A. Standard of Review

Rule 59(b) governs dispositive motion practice initiated before magistrate judges. Fed. R. Crim. P. 59(b). Parties have fourteen days to file "specific written objections" to a magistrate judge's report and recommendation on a dispositive motion. Fed. R. Crim. P. 59(b)(2). If a party objects, the district judge must review de novo the recommendations of the magistrate judge to which a party timely objects. 28 U.S.C. Section 636(b)(1) ; Fed. R. Crim. P. 59(b)(2), (3). The court can "accept, reject, or modify in whole or in part, the findings or recommendations made by the magistrate." 28 U.S.C. § 636(b)(1).

*726B. Analysis

"The Fourth Amendment protects the right of the people to be secure in their persons, houses, papers, and effects, against unreasonable searches and seizures." Carpenter, 138 S. Ct. at 2213. "For much of our history, Fourth Amendment search doctrine was 'tied to common-law trespass' and focused on whether the Government 'obtains information by physically intruding on a constitutionally protected area.' " Id. (quoting Jones, 565 U.S. at 406 n.3, 132 S.Ct. 945 ). Over time, the Supreme Court began to recognize that 'property rights are not the sole measure of Fourth Amendment violations," id. (quoting Soldal v. Cook Cty., 506 U.S. 56, 64, 113 S.Ct. 538, 121 L.Ed.2d 450 (1991) ), and held that "the Fourth Amendment protects people, not places," id. (quoting Katz, 389 U.S. at 351, 88 S.Ct. 507 ). When an individual " 'seeks to preserve something as private,' and his expectation of privacy is 'one that society is prepared to recognize as reasonable,' [the Supreme Court] has held that official intrusion into that private sphere generally qualifies as a search and requires a warrant supported by probable cause." Id. (citing Smith v. Maryland, 442 U.S. 735, 740, 99 S.Ct. 2577, 61 L.Ed.2d 220 (1979) ).

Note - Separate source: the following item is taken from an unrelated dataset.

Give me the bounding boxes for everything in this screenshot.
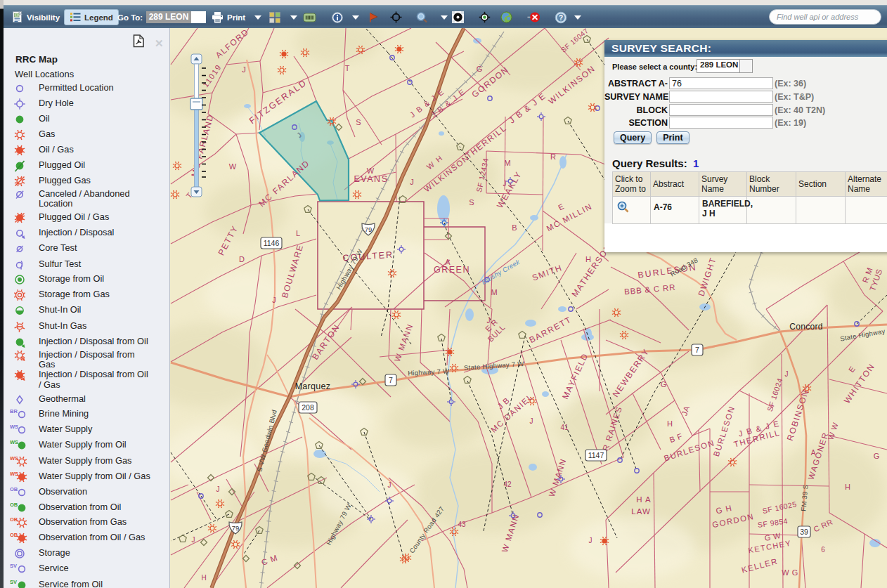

The motion to suppress argued that the defendant had a "reasonable expectation of privacy ... [in] the aggregate of his movements while inside and outside of the 2200 N. Martin Luther King Jr. Blvd. complex." Dkt. No. 195 at 1. He argued that Carpenter demonstrated that "the Supreme Court is ready to hold that long-term surveillance of an individual's home constitutes a search" because that decision found that " '[a] person does not surrender all Fourth Amendment protection by venturing into the public sphere.' " Id. at 3 (quoting Carpenter, 138 S. Ct. at 2217 ).

The Carpenter Court held that the government's acquisition of CSLI violated the Fourth Amendment. Carpenter, 138 S. Ct. at 2217. The Court recognized that "[a]s technology has enhanced the Government's capacity to encroach upon areas normally guarded from inquisitive eyes, [the Supreme] Court has sought to 'assure [ ] preservation of that degree of privacy against government that existed when the Fourth Amendment was adopted.' " Carpenter, 138 S. Ct. at 2214 (quoting Kyllo v. United States, 533 U.S. 27, 34, 121 S.Ct. 2038, 150 L.Ed.2d 94 (2001) ). It reasoned that mapping a cell phone's location over the course of 127 days provided an "intimate window into a person's life, revealing not only his particular movements, but through them his 'familial, political, professional, religious, and sexual associations.' " Id. (quoting Jones, 565 U.S. at 415, 132 S.Ct. 945 ). The Court explained that its decision was a "narrow one" that did not call into question "conventional surveillance techniques and tools, such as security cameras." Id., 138 S. Ct. at 2220.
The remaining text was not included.